Unlike many other types of blood cancer, APL has recently become relatively easy to treat. As well as standard chemotherapy, doctors use a drug called ATRA that forces promyelocytes to develop into granulocytes. The extra granulocytes will then die off, but people with APL need to have maintenance ATRA and standard chemotherapy for another two years after the cancer is gone to prevent it from returning.

Of course, chemotherapy has many unpleasant side-effects, such as tiredness, vomiting and being more prone to infections. ATRA can also cause a different set of side-effects known as ‘retinoic acid syndrome’, including fever, low blood pressure and shortness of breath.

It is therefore very important to find other treatments for APL that do not have such severe side effects. One way to do this is to try to catch the leukaemia as it develops rather than when it is full-blown.

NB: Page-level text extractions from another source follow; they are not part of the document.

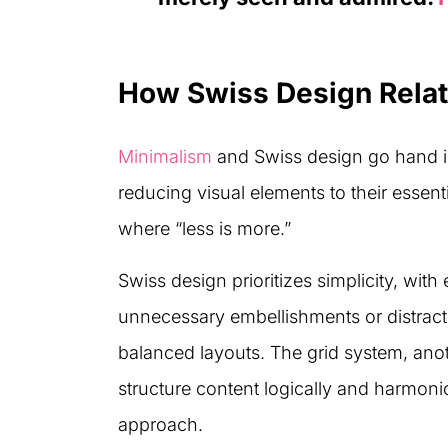
How Swiss Design Relat
Minimalism
and Swiss design go hand in
reducing visual elements to their essent
where “less is more.”
Swiss design prioritizes simplicity, wit
unnecessary embellishments or distracti
balanced layouts. The grid system, anot
structure content logically and harmonio
approach.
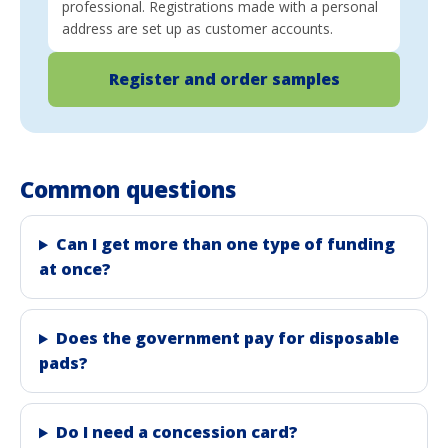
professional. Registrations made with a personal
address are set up as customer accounts.
Register and order samples
Common questions
Can I get more than one type of funding
at once?
Does the government pay for disposable
pads?
Do I need a concession card?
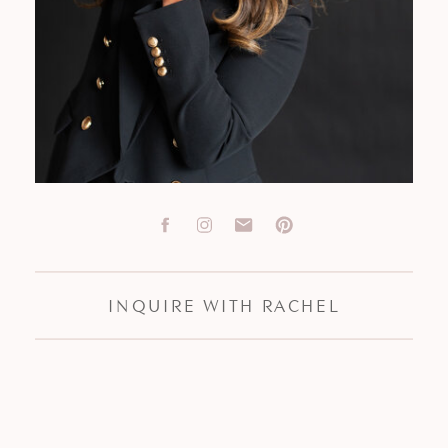
INQUIRE WITH RACHEL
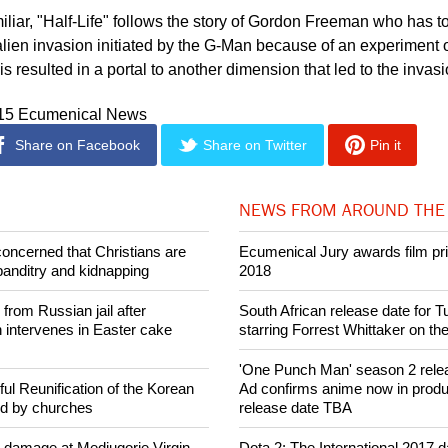
iliar, "Half-Life" follows the story of Gordon Freeman who has t
alien invasion initiated by the G-Man because of an experiment o
 resulted in a portal to another dimension that led to the invasi
015 Ecumenical News
Share on Facebook
Share on Twitter
Pin it
NEWS FROM AROUND THE
concerned that Christians are
Ecumenical Jury awards film pri
banditry and kidnapping
2018
rom Russian jail after
South African release date for 
intervenes in Easter cake
starring Forrest Whittaker on th
'One Punch Man' season 2 rele
ul Reunification of the Korean
Ad confirms anime now in produ
ed by churches
release date TBA
n damage at Medjugorje Virgin
Dota 2: The International 2017 da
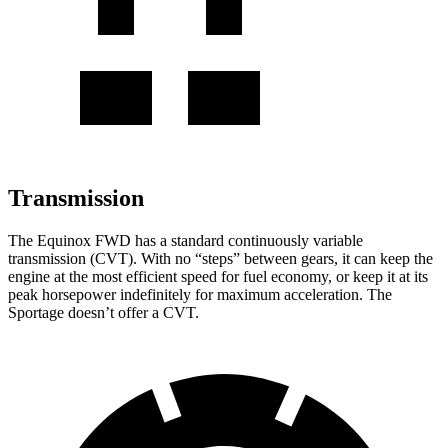
Transmission
The Equinox FWD has a standard continuously variable
transmission (CVT). With no “steps” between gears, it can keep the
engine at the most efficient speed for fuel economy, or keep it at its
peak horsepower indefinitely for maximum acceleration. The
Sportage doesn’t offer a CVT.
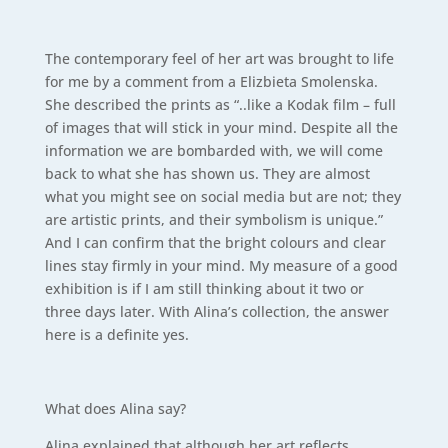
The contemporary feel of her art was brought to life
for me by a comment from a Elizbieta Smolenska.
She described the prints as “..like a Kodak film – full
of images that will stick in your mind. Despite all the
information we are bombarded with, we will come
back to what she has shown us. They are almost
what you might see on social media but are not; they
are artistic prints, and their symbolism is unique.”
And I can confirm that the bright colours and clear
lines stay firmly in your mind. My measure of a good
exhibition is if I am still thinking about it two or
three days later. With Alina’s collection, the answer
here is a definite yes.
What does Alina say?
Alina explained that although her art reflects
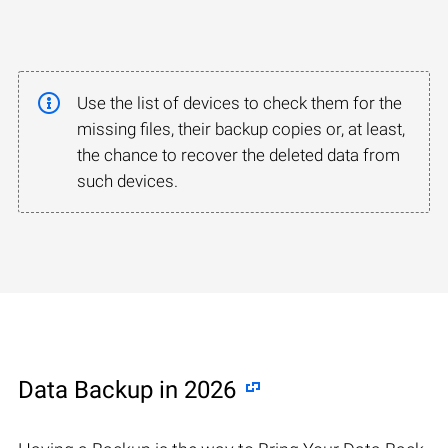
Use the list of devices to check them for the
missing files, their backup copies or, at least,
the chance to recover the deleted data from
such devices.
Data Backup in 2026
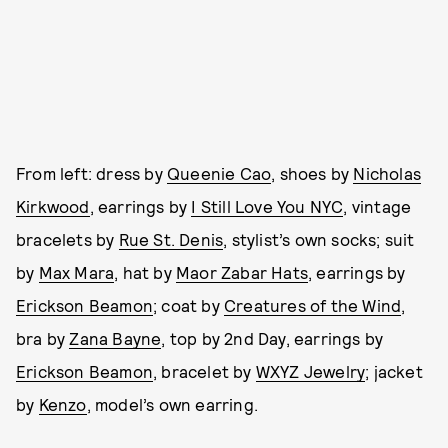
From left: dress by
Queenie Cao
, shoes by
Nicholas
Kirkwood
, earrings by
I Still Love You NYC
, vintage
bracelets by
Rue St. Denis
, stylist’s own socks; suit
by
Max Mara
, hat by
Maor Zabar Hats
, earrings by
Erickson Beamon
; coat by
Creatures of the Wind
,
bra by
Zana Bayne
, top by 2nd Day, earrings by
Erickson Beamon
, bracelet by
WXYZ Jewelry
; jacket
by
Kenzo
, model’s own earring.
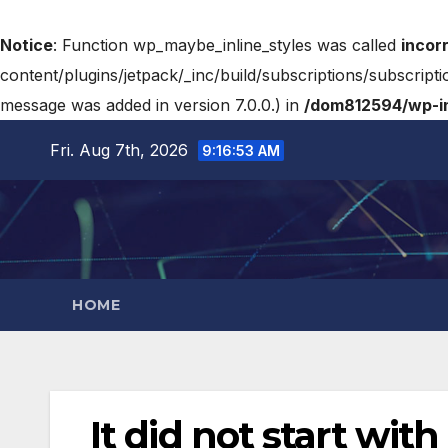
Notice
: Function wp_maybe_inline_styles was called
incor
content/plugins/jetpack/_inc/build/subscriptions/subscripti
message was added in version 7.0.0.) in
/dom812594/wp-in
Fri. Aug 7th, 2026
9:16:54 AM
HOME
It did not start wi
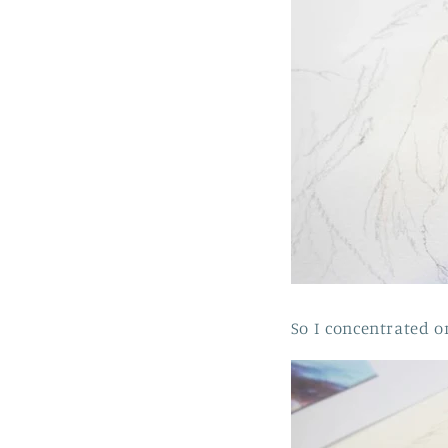
So I concentrated o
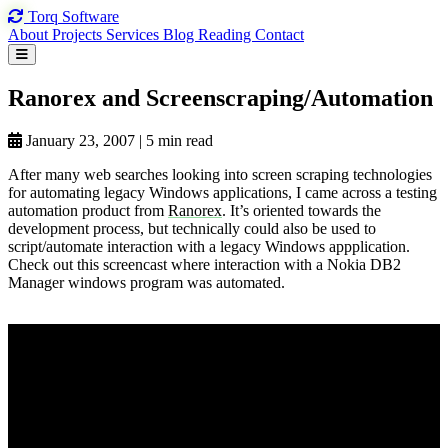
Torq
Software
About
Projects
Services
Blog
Reading
Contact
Ranorex and
Screenscraping/Automation
January 23, 2007
|
5 min read
After many web searches looking into screen scraping technologies
for automating legacy Windows applications, I came across a testing
automation product from
Ranorex
. It’s oriented towards the
development process, but technically could also be used to
script/automate interaction with a legacy Windows appplication.
Check out this screencast where interaction with a Nokia DB2
Manager windows program was automated.
View on YouTube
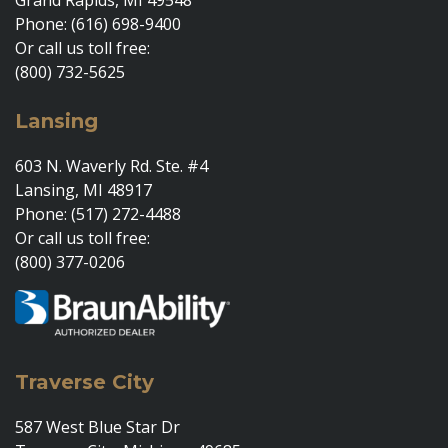
Grand Rapids, MI 49548
Phone: (616) 698-9400
Or call us toll free:
(800) 732-5625
Lansing
603 N. Waverly Rd. Ste. #4
Lansing, MI 48917
Phone: (517) 272-4488
Or call us toll free:
(800) 377-0206
Traverse City
587 West Blue Star Dr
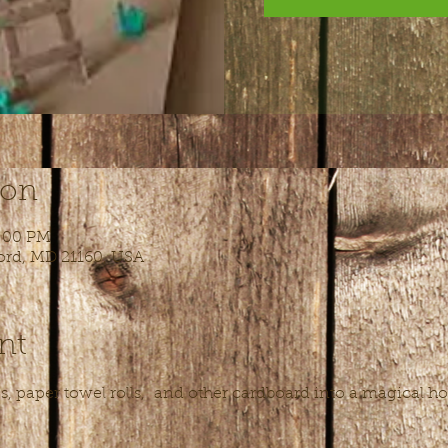
ion
4:00 PM
ord, MD 21160, USA
nt
, paper towel rolls,  and other cardboard into a magical ho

Fortunately, the time between the initial genetic damage and the development of full-blown APL after further genetic damage is very long, so there are plenty of opportunities to catch the process as it unfolds. One of these opportunities is an early change that happens to a part of the cell called the ‘nuclear bodies’, which Professors Grimwade and Solomon and their team have been investigating.

Inside APL cells

In healthy cells, the normal PML gene (the same one that gets fused with the RARα gene in APL) contains instructions to make a normal PML protein, which is involved in many of the cells’ tasks. One of these tasks is to create nuclear bodies (very small structures that may act as ‘storage depots’ for unneeded proteins in the cell), although their exact role is not clear. Damage to the PML gene causes nuclear bodies in APL cells to disintegrate into even smaller structures called nuclear microspeckles.

In the image below, the purple areas are nuclear bodies, which break down into nuclear microspeckles in APL. Professors Grimwade and Solomon wanted to know whether nuclear microspeckles can kick-start leukaemia, or whether other things also need to happen for APL to begin.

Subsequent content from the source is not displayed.